# iPad + iPhone with Lightroom Mobile - Sync Status



## markstothard (Dec 20, 2014)

My iPad / iPhone, both are running Lightroom Mobile (app displayed on sreen), however due to the way I have set up the devices, screen goes blank to save battery after a few minutes and you need to type in a pin to access the device again (auto lock).

If the app has NOT finished Syncing when the device's screen goes blank, will the device continue to Sync, or will Syncing only happen when the device's screen is powered up?

Thanks


----------



## clee01l (Dec 20, 2014)

This is a good question for Apple.
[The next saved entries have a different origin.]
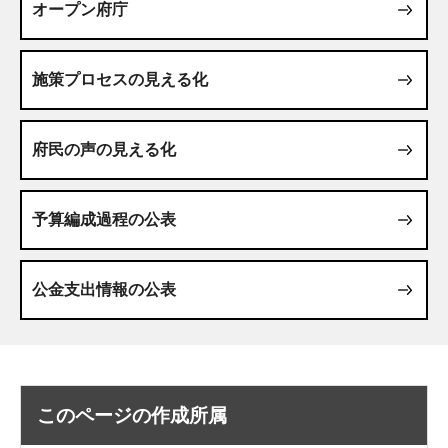
オープン府庁
施策プロセスの見える化
府民の声の見える化
予算編成過程の公表
公金支出情報の公表
このページの作成所属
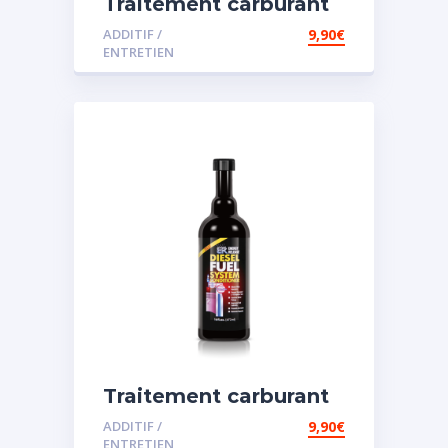
Traitement carburant
diesel et essence
ADDITIF /
9,90
€
ENTRETIEN
Traitement carburant
spécial diesel
ADDITIF /
9,90
€
ENTRETIEN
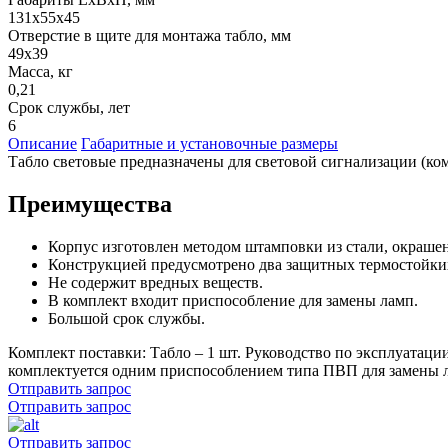
131х55х45
Отверстие в щите для монтажа табло, мм
49х39
Масса, кг
0,21
Срок службы, лет
6
Описание
Габаритные и установочные размеры
Табло световые предназначены для световой сигнализации (ко
Преимущества
Корпус изготовлен методом штамповки из стали, окраше
Конструкцией предусмотрено два защитных термостойких
Не содержит вредных веществ.
В комплект входит приспособление для замены ламп.
Большой срок службы.
Комплект поставки: Табло – 1 шт. Руководство по эксплуатации 
комплектуется одним приспособлением типа ПВП для замены ла
Отправить запрос
Отправить запрос
Отправить запрос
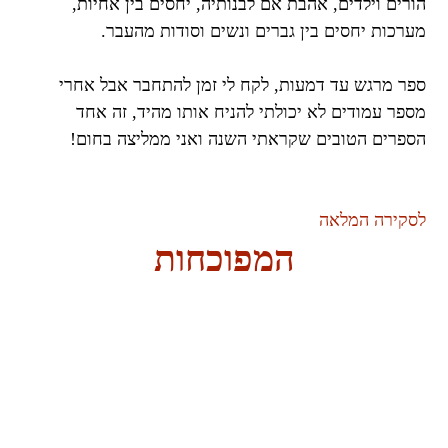
הורים וילדים, אהבת אם לבנותיה, יחסים בין אחיות,
מערכות יחסים בין גברים ונשים וסודות מהעבר.
ספר מרגש עד דמעות, לקח לי זמן להתחבר אבל אחרי
מספר עמודים לא יכולתי להניח אותו מהיד, זה אחד
הספרים הטובים שקראתי השנה ואני ממליצה בחום!
לסקירה המלאה
המפוכחות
I'll try to give you my answer or at least my understanding of iOS.  For the most part, iOS devices are single threaded. (i.e.only the active foreground task gets CPU cycles).  There are exceptions.  The Phone app is always waiting for a call, Music plays and iCloud Photostream functions in the background. Perhaps there are others not so clearly defined. I think the answer depends upon how you have configured LRm. If you receive Push Notifications from LRm, LRm will continue to send data to your device in the background. If you have Cellular data turned on for LRm, then LRm will continue to communicate to the cloud when not connected to WiFi


----------



## Victoria Bampton (Dec 23, 2014)

Lightroom mobile tries to carry on syncing in the background for up to 10 minutes when the screen locks or you switch to another app, but iOS limits background processing depending on the other apps that are running, so it may stop earlier than 10 minutes.


----------